**DIRECTIONS:** Scan the records below and copy every line that contains the string "syntax".

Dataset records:
===

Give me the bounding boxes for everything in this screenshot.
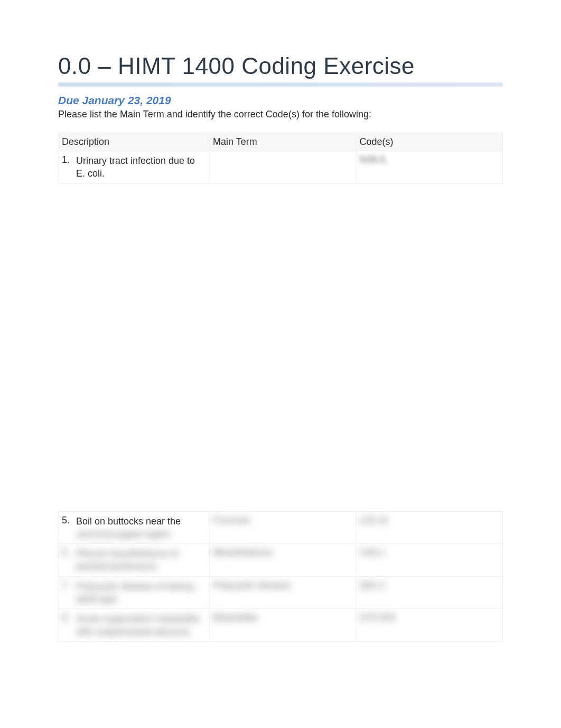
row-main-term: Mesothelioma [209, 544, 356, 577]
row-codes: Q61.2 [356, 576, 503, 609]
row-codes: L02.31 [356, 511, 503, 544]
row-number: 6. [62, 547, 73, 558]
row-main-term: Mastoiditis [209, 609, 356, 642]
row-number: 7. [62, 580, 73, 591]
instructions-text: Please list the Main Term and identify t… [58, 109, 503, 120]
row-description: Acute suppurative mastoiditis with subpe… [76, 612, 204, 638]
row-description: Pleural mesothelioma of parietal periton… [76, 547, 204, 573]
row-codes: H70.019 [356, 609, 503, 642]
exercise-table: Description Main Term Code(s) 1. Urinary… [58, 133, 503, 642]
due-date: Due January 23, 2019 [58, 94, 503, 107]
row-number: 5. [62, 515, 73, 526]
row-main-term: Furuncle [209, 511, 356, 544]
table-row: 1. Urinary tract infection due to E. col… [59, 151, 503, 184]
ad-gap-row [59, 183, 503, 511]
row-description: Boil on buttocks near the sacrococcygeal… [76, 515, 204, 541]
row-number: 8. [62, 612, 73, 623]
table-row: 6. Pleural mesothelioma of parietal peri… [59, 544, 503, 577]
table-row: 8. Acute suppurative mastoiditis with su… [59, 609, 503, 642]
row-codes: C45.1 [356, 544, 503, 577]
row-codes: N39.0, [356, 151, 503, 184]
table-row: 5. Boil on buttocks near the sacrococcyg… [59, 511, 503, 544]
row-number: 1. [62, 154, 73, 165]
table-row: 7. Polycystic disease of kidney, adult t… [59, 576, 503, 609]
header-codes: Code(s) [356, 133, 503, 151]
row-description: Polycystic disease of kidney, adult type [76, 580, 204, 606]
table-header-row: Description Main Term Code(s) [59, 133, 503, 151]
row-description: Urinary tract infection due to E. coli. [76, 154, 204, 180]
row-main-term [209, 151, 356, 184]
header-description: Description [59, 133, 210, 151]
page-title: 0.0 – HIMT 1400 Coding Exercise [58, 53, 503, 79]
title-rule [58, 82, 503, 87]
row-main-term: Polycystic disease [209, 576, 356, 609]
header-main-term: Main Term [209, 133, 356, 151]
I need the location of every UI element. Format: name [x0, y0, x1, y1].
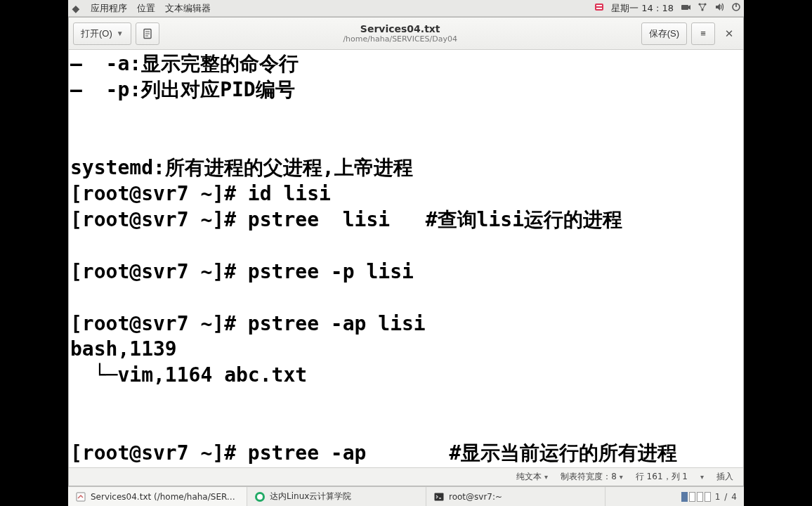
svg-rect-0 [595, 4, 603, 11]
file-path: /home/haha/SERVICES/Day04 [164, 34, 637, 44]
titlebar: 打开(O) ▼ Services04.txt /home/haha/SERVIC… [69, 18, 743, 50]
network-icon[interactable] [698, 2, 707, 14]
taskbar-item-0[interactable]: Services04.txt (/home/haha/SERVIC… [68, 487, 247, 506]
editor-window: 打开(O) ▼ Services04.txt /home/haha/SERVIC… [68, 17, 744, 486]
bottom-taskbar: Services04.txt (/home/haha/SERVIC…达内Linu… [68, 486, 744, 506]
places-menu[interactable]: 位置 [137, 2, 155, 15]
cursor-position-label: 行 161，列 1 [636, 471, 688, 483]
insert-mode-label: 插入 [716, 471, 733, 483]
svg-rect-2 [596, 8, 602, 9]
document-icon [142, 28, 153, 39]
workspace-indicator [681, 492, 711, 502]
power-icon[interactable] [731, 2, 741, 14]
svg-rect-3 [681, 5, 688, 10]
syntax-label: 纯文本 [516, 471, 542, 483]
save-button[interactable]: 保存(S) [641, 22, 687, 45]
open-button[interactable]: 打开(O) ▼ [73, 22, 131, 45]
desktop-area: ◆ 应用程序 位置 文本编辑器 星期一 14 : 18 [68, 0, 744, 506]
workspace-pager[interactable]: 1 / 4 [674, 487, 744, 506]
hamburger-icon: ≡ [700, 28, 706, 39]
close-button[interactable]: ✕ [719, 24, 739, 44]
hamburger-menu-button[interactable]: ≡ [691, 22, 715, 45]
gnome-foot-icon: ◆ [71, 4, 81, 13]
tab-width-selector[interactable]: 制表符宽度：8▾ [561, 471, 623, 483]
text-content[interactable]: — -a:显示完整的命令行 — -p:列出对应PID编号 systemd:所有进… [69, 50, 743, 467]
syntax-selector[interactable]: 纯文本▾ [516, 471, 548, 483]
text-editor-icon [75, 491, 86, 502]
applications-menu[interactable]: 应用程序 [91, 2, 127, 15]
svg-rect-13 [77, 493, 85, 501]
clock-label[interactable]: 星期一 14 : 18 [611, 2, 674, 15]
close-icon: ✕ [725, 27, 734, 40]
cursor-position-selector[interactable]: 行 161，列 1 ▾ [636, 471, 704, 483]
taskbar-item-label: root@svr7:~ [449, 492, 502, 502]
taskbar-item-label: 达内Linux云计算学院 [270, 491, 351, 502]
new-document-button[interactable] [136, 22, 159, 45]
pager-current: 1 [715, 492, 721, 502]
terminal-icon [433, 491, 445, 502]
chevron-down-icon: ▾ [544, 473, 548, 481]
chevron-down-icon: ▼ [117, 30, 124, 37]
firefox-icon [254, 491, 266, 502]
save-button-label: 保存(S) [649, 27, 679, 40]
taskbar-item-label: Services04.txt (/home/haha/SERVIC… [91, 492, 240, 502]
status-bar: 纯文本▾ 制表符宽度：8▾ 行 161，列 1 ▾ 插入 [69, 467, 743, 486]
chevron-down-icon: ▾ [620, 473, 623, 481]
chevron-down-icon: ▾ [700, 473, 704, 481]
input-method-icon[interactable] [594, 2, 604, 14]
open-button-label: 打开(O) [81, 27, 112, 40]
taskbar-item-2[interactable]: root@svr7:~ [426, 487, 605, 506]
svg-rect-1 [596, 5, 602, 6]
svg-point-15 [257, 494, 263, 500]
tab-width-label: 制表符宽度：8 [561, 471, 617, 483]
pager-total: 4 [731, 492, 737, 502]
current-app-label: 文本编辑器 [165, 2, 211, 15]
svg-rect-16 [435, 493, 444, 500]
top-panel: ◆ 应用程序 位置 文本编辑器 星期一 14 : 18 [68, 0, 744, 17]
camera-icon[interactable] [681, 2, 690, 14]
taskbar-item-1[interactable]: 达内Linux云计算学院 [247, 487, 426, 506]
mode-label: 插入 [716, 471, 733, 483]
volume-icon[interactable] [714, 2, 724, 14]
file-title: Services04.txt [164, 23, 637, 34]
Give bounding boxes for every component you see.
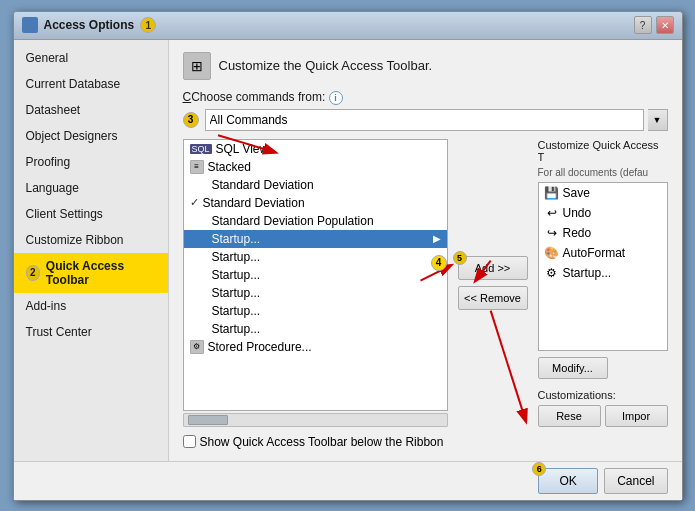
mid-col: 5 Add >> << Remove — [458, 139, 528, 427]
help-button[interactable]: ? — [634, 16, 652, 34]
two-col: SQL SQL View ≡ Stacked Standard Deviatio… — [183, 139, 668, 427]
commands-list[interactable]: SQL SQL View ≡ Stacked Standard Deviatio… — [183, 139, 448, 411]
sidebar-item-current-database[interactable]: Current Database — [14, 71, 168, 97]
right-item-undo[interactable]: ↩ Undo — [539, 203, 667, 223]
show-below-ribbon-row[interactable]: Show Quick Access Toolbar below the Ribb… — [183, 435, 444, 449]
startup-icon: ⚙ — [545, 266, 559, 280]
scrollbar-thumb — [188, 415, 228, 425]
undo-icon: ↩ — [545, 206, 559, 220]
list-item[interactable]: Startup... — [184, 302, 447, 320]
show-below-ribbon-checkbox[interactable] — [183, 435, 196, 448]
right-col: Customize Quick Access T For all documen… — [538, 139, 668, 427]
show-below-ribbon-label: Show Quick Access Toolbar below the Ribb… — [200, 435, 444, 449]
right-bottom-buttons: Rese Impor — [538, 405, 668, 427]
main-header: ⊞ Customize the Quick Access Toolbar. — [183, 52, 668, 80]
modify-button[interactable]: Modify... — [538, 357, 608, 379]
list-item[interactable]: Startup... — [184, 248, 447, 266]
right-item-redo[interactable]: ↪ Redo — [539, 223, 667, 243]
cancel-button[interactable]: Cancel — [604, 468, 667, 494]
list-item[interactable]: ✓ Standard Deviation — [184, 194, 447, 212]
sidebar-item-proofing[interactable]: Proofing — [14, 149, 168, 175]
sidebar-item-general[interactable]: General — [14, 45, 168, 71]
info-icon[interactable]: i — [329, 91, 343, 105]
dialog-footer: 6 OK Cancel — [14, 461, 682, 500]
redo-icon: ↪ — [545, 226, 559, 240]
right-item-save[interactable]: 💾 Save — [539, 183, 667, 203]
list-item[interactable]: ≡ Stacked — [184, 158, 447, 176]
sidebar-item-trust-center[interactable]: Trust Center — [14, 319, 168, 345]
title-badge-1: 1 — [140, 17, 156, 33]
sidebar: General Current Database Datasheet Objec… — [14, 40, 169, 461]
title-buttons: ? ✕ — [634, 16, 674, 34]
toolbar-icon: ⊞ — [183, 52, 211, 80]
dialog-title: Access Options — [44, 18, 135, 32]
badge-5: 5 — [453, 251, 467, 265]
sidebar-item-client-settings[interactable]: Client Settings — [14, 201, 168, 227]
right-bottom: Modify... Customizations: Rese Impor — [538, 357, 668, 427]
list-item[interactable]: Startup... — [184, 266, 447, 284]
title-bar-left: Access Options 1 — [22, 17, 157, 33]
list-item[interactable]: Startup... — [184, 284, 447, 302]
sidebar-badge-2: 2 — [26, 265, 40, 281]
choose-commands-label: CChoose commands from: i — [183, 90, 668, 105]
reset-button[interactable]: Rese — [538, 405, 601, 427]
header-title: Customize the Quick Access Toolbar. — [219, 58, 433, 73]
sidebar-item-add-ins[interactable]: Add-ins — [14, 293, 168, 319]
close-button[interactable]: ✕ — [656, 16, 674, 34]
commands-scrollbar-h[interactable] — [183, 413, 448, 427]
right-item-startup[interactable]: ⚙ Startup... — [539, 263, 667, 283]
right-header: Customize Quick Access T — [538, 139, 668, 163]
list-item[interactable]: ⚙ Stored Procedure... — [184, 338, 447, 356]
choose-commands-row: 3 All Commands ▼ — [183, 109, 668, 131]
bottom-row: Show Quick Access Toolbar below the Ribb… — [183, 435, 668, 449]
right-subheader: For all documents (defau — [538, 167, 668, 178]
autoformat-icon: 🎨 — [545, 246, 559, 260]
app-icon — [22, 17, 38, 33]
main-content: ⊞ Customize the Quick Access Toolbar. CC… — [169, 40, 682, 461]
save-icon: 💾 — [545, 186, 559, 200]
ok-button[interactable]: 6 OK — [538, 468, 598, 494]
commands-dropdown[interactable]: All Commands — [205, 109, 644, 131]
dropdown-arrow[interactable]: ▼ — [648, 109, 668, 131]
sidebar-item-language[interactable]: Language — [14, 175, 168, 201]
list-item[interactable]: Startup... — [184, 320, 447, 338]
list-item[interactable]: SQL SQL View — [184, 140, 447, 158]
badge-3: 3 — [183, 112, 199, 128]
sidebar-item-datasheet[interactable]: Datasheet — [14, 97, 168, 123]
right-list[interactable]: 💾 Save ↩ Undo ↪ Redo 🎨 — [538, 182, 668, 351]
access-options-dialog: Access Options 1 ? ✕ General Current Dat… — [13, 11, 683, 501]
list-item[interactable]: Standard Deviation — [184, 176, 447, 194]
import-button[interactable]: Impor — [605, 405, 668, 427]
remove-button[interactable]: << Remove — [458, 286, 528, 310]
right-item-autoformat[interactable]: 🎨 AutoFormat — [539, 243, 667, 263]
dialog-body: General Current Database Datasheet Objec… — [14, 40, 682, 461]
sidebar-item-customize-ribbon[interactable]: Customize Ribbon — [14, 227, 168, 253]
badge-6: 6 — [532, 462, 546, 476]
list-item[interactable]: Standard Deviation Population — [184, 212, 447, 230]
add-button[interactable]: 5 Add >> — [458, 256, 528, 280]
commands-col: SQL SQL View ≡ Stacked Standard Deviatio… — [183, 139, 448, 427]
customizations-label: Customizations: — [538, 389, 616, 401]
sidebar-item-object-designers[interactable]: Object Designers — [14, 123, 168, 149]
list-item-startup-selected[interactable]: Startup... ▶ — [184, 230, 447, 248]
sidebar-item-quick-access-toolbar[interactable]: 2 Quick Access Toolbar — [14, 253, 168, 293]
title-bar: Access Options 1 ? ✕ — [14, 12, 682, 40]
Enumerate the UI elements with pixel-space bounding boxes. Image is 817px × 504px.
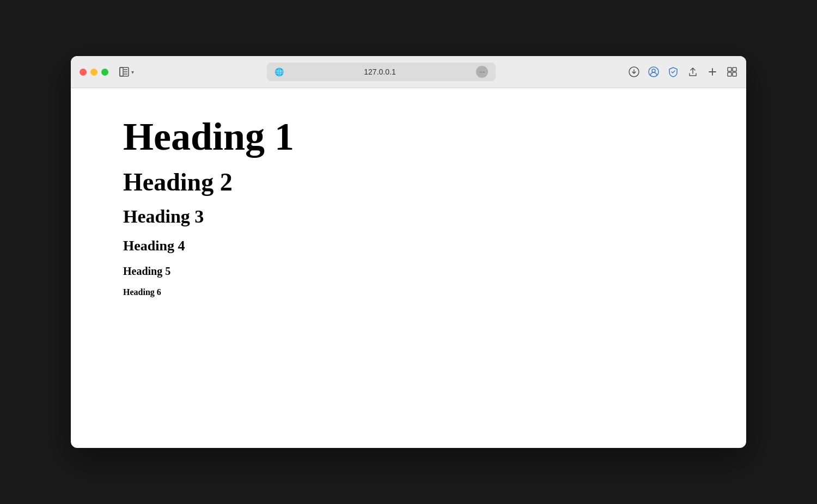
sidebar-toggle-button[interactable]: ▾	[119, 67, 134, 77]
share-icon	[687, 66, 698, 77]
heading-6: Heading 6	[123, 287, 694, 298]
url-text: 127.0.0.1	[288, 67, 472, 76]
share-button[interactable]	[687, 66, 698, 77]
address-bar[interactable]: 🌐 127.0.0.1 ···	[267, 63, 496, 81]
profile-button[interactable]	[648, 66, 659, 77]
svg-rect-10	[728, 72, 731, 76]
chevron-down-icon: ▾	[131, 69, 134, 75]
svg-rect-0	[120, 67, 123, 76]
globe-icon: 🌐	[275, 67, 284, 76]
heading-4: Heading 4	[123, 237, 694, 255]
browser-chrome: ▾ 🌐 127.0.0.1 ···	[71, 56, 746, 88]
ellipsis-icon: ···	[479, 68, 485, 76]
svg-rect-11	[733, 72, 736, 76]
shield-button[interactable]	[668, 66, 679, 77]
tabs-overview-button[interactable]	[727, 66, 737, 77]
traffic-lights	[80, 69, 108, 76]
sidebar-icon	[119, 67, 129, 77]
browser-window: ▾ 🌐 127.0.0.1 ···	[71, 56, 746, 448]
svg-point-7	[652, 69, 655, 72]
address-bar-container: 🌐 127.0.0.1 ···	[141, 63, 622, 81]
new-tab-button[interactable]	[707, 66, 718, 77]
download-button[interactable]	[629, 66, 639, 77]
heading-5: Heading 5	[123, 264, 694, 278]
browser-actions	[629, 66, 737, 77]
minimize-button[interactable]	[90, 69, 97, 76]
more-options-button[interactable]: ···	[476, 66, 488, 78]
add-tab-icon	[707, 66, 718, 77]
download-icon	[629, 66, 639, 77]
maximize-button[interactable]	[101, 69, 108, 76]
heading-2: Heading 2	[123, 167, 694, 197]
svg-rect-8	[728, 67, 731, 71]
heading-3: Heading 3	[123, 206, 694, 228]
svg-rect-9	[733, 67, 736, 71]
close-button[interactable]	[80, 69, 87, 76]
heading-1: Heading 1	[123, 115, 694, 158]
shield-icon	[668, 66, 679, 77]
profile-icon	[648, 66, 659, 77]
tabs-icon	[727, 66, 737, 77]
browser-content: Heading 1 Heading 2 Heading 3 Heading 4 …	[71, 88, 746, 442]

===

**EXERCISE SOLUTION:**
syntax-label: 纯文本 [516, 471, 542, 483]
syntax-selector[interactable]: 纯文本▾ [516, 471, 548, 483]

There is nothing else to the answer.